Greatest military commander in the history of mankind must have a trait of inspirational communications and oratorical skills. This is one of the most and number one traits which must be possessed by the great leader and military commander. The problems of conveying the right messages to the fighting man and the public which are supporting the war through the ballot box are crucial to ensure victory. John F. Kennedy managed to do that during the Cuban Missile Crisis where he brought up International Pressure in the Security Council meeting obscure what were the Soviets are doing in Cuba. By having International Pressures and the back up of the American public, he had paved the way of the sanctioning Cuba from military build-up.

The blockade of Cuba which was suggested by RFK after much lengthens debate during the Exx Comm meeting is another way of communication with the Russian politburo and Chief Secretary Khrushchev. During the World War II, American patrol units were equipped with transmitter radio to communicate with the commanding officer at the garrison ensuring that the right decision made after certain circumstances. The way Eisenhower deals with the big scale invasion and ensuring such information about the whereabouts landings and the drop zone for Operation Market Garden is one of the capabilities of him waging war at the same time not to let vital information fall into enemy hands.

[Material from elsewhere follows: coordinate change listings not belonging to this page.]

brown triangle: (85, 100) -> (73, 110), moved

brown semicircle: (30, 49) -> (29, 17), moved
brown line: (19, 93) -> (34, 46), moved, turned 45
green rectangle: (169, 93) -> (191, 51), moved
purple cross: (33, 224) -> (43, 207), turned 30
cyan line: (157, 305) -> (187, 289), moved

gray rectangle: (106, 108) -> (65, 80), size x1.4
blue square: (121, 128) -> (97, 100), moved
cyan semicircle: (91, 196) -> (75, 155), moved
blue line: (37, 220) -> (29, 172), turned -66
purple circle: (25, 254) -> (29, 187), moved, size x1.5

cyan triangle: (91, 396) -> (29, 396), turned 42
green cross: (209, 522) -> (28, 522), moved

When Douglas Mc Arthur invades the Philippines at the Palo Beach Leyte, after his landings, he commands the Philippines’ resistance to fight a war against the Japanese on their soil. His oratorical skills and good communications had brought up the spirits of the fighting man on that Island. But the Greatest Communicator of all is Ronald Reagan. The way Reagan handles the media in suppressing the Soviet Union especially during his visits to Berlin had shorten the Cold War period by promising certain victory. Communications and oratorical skills promised certain victory if the methods and variance is right.

Revolutionary idea

Great military leader brought with them revolutionary idea in fighting war. An act of revolutionary warfare had paved the way war is fought in this modern era. It started with Genghis Khan when he invaded the east European states and bring with them the way of absolute war of the Mongols. After that Napoleon brought with himself the way of fighting the modern war by setting up artillery as a supporting unit for infantry. He then manages to smarten the war organizations by creating divisions and the army corp. So much of the effectiveness of his Grand Armies, his military strategies had been copied by all the modern government in building up military mechanism.

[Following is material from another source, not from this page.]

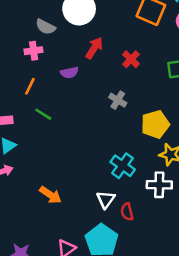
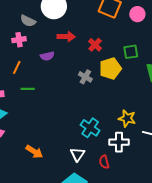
red arrow: (94, 48) -> (66, 37), turned 60
green line: (43, 114) -> (28, 89), turned -32
yellow pentagon: (155, 124) -> (110, 69), moved
red semicircle: (127, 212) -> (104, 162), moved

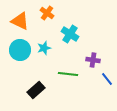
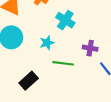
cyan star: (44, 48) -> (47, 43), moved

Great leadership of the commanding officers brought along with them high standards of human values in waging war. The war is limited to certain extent that there shouldn’t be any absolute war. Therefore in engaging any battle according to the beliefs, mankind had created ways in fighting limited war especially using weaponry as a smart bomb and only effective towards the combatants and not the civilians. There are beliefs saying that war is a moral contest before any battle should be fought. Those that allied themselves with the heaven will certainly won the war even though there will be forfeiture. Such had been proved by various historical battles that happened such as during the Great War and the World War II.

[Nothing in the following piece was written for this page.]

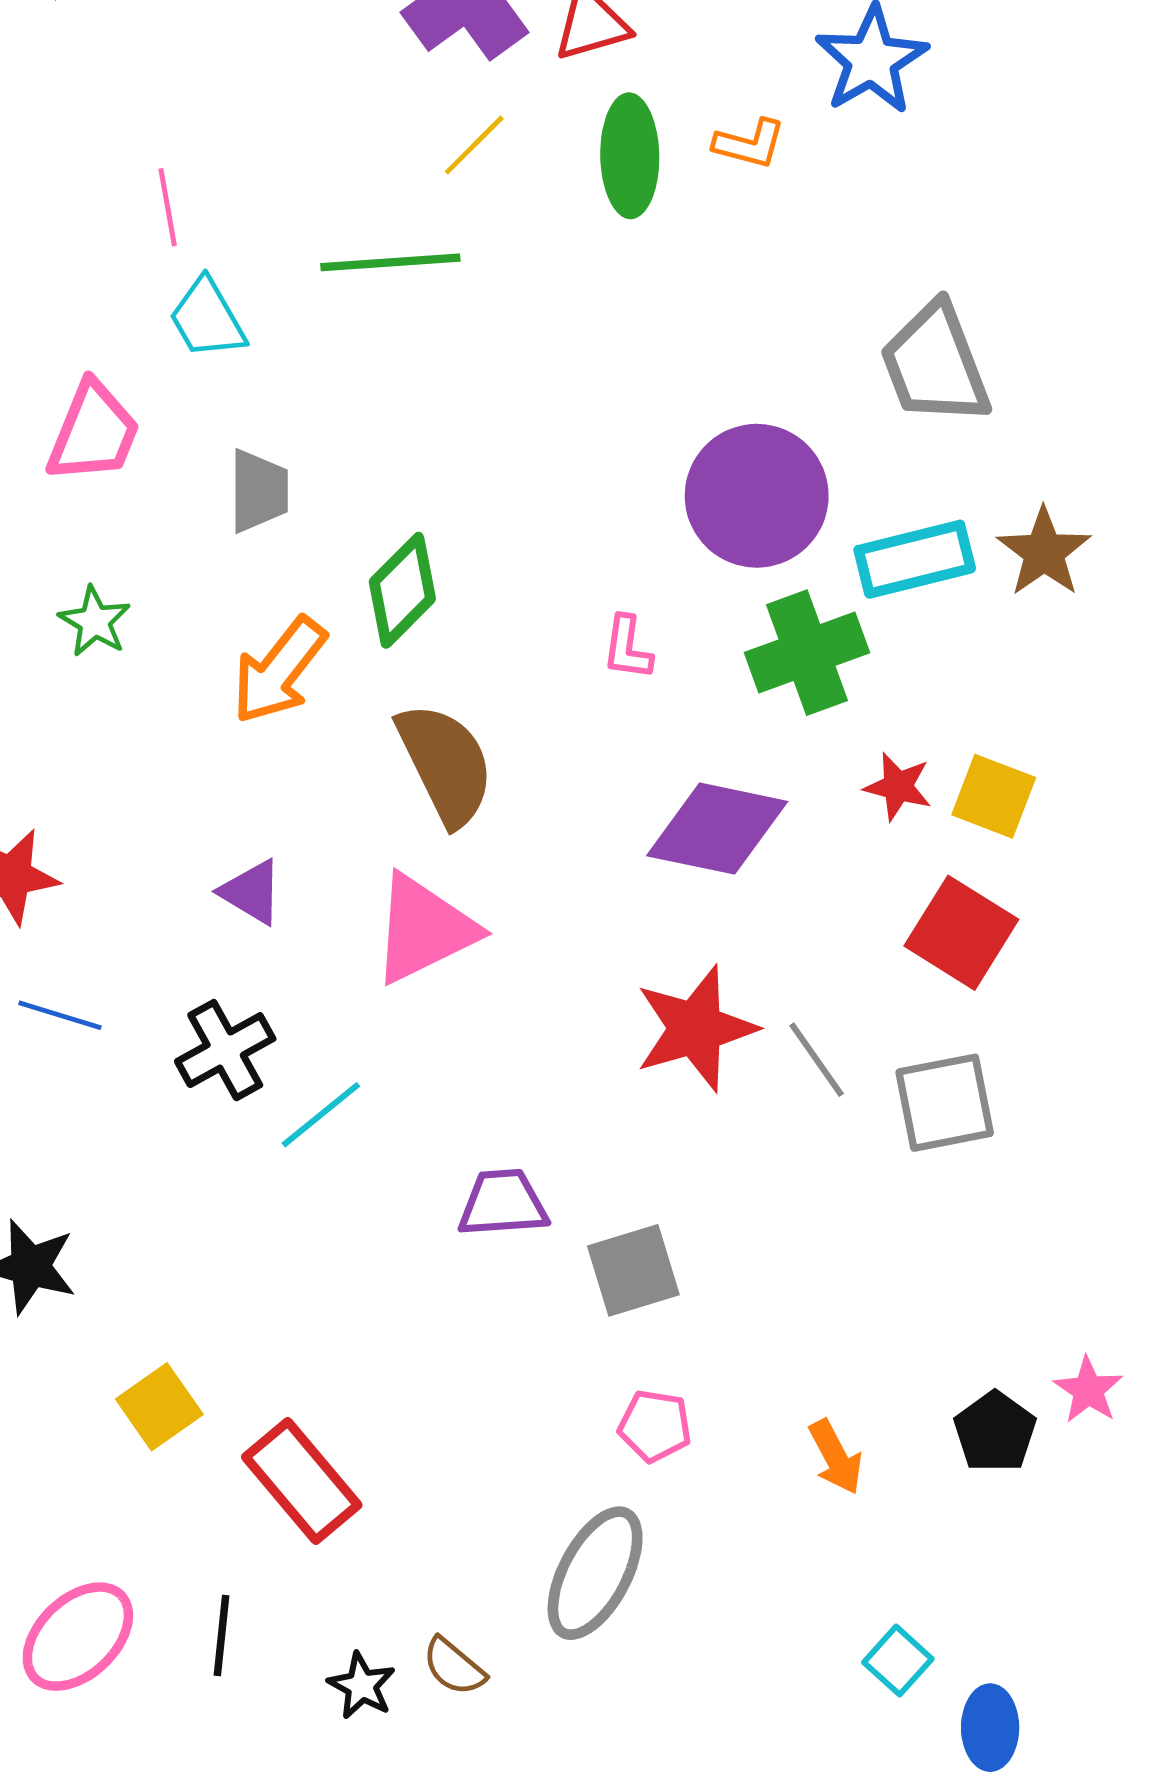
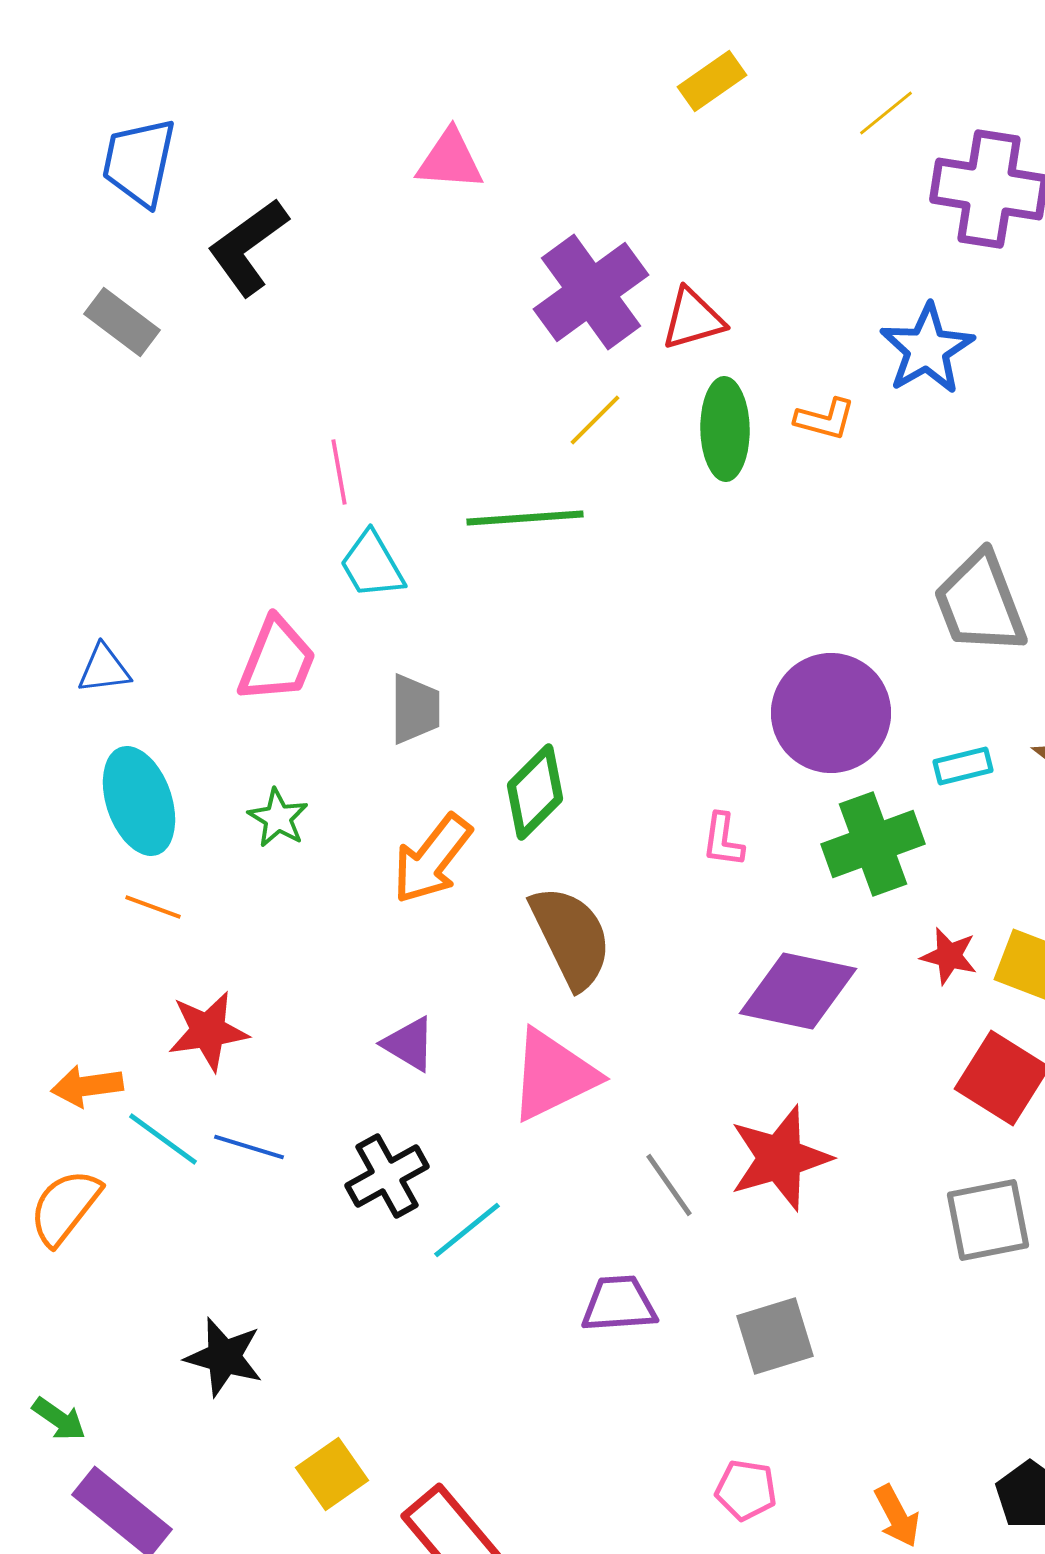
cyan rectangle: (915, 559) -> (963, 766), size x0.6
gray line: (817, 1060) -> (669, 1185), moved
gray square: (633, 1270) -> (775, 1336), moved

As had been stated before, great military commander brought with themselves charismatic traits which overruled every traits and advantages that possessed by the technologies. Hope is imminent when we allied ourselves with these leaders. They tend to fight and be a sheer fighter and will not succumb to fate and other people’s perseverance. In combat, such leaders will lead his own army in setting up comradeship value such had been showed by Alexander the Great and Napoleon. Leadership traits especially in waging war are the number one factor in ensuring victories. Technology used is only remains as tool in securing victory and will not ensure victory.

References:-

McArthur, 2007. Richard B. Frank, Palgrave McMillan;
Thirteen Days: A Cuba Missile Crisis, 1999. Robert F. Kennedy, W. W. Norton & Company;
The Greatest Communicator: What Ronald Reagan Taught Me About Politics, Leadership and Life, 2005. Dick Wirthlin,Wynton C. Hall, Wiley; and
Napoleon Bonaparte: A Life, 1998. Alan Schom, Harper Perennial.